Göttingen. Die Stadt Göttingen macht Druck, um möglichst schnell den Bau von 4820 Wohneinheiten rechtlich im neu aufzustellenden Flächennutzungsplan der Stadt abzusichern.

Das wurde in der jüngsten Sitzung des Bauausschusses deutlich, der das Thema gemeinsam mit dem Umweltausschuss im Neuen Rathaus beriet. Ziel ist, dass die Aussagen des „Masterplanes“ bis zum 4. August stehen, um in das weitere Verfahren gehen zu können.

Für die Wohneinheiten, bei denen es sich um Geschosswohnungen bis hin zu freistehenden Ein-Familien-Häusern handelt, werden rund 122 Hektar benötigt. Sie verteilen sich wie ein Flickenteppich über das gesamt Gebiet der Stadt einschließlich der Ortschaften.

Sie werden angesichts des prognostizierten Wachstums der Stadt dringend benötigt. Die Pläne stützen sich dabei auf die neueste Wohnraumbedarfsprognose bis 2030, die von einem Wachstum der Stadt von derzeit etwa 123 000 auf bis zu 126 000 wohnungsmarktrelevanten Einwohnern ausgeht.

Außerdem sollen rund 48 Hektar neu für Gewerbe bereitgestellt werden.

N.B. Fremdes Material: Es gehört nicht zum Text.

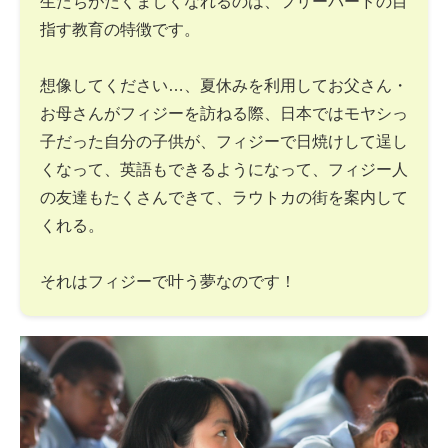
生たちがたくましくなれるのは、フリーバードの目
指す教育の特徴です。
想像してください…、夏休みを利用してお父さん・
お母さんがフィジーを訪ねる際、日本ではモヤシっ
子だった自分の子供が、フィジーで日焼けして逞し
くなって、英語もできるようになって、フィジー人
の友達もたくさんできて、ラウトカの街を案内して
くれる。
それはフィジーで叶う夢なのです！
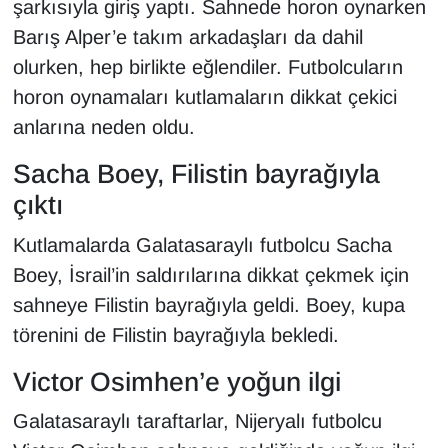
şarkısıyla giriş yaptı. Sahnede horon oynarken
Barış Alper’e takım arkadaşları da dahil
olurken, hep birlikte eğlendiler. Futbolcuların
horon oynamaları kutlamaların dikkat çekici
anlarına neden oldu.
Sacha Boey, Filistin bayrağıyla
çıktı
Kutlamalarda Galatasaraylı futbolcu Sacha
Boey, İsrail’in saldırılarına dikkat çekmek için
sahneye Filistin bayrağıyla geldi. Boey, kupa
törenini de Filistin bayrağıyla bekledi.
Victor Osimhen’e yoğun ilgi
Galatasaraylı taraftarlar, Nijeryalı futbolcu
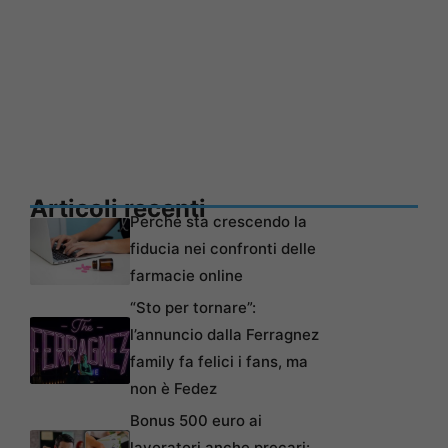
Articoli recenti
Perché sta crescendo la
fiducia nei confronti delle
farmacie online
“Sto per tornare”:
l’annuncio dalla Ferragnez
family fa felici i fans, ma
non è Fedez
Bonus 500 euro ai
lavoratori anche precari:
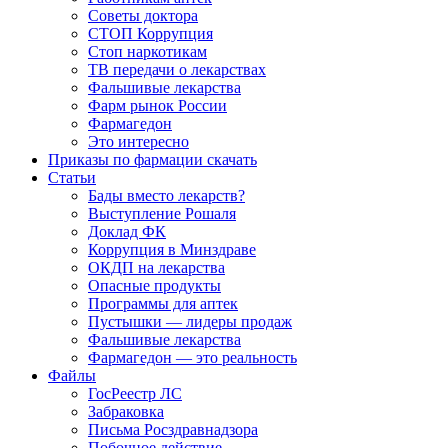
Советы доктора
СТОП Коррупция
Стоп наркотикам
ТВ передачи о лекарствах
Фальшивые лекарства
Фарм рынок России
Фармагедон
Это интересно
Приказы по фармации скачать
Статьи
Бады вместо лекарств?
Выступление Рошаля
Доклад ФК
Коррупция в Минздраве
ОКДП на лекарства
Опасные продукты
Программы для аптек
Пустышки — лидеры продаж
Фальшивые лекарства
Фармагедон — это реальность
Файлы
ГосРеестр ЛС
Забраковка
Письма Росздравнадзора
Побочное действие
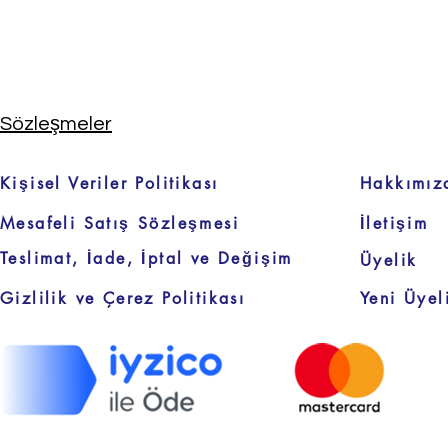
Sözleşmeler
Kişisel Veriler Politikası
Hakkımız
Mesafeli Satış Sözleşmesi
İletişim
Teslimat, İade, İptal ve Değişim
Üyelik
Gizlilik ve Çerez Politikası
Yeni Üyel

Nach den Worten des Landschaftsplaners Henning Gödecke vom Göttinger Büro Wette und Gödecke müssen für diese Planung allerdings Flächen in einer Größenordnung von rund 57 Hektar aus dem Landschaftsschutzgebiet Leinetal entlassen werden. Neu aufgenommen werden sollen knapp 33 Hektar. Dazu zählt unter anderem die ehemalige Schießanlage der Bundeswehr in Geismar.

„Nach dem breit angelegten Bürgerbeteiligungsprozess sind die Einwände und Anregungen aus den Bürgerforen gesichtet, gewichtet und eingearbeitet worden. Der Weg ist frei für das weitere Verfahren. Danach wird sich der Rat der Stadt erneut mit dem Plan befassen und endgültig beschließen“, sagte Frank-Peter Arndt, Vorsitzender der SPD-Ratsfraktion.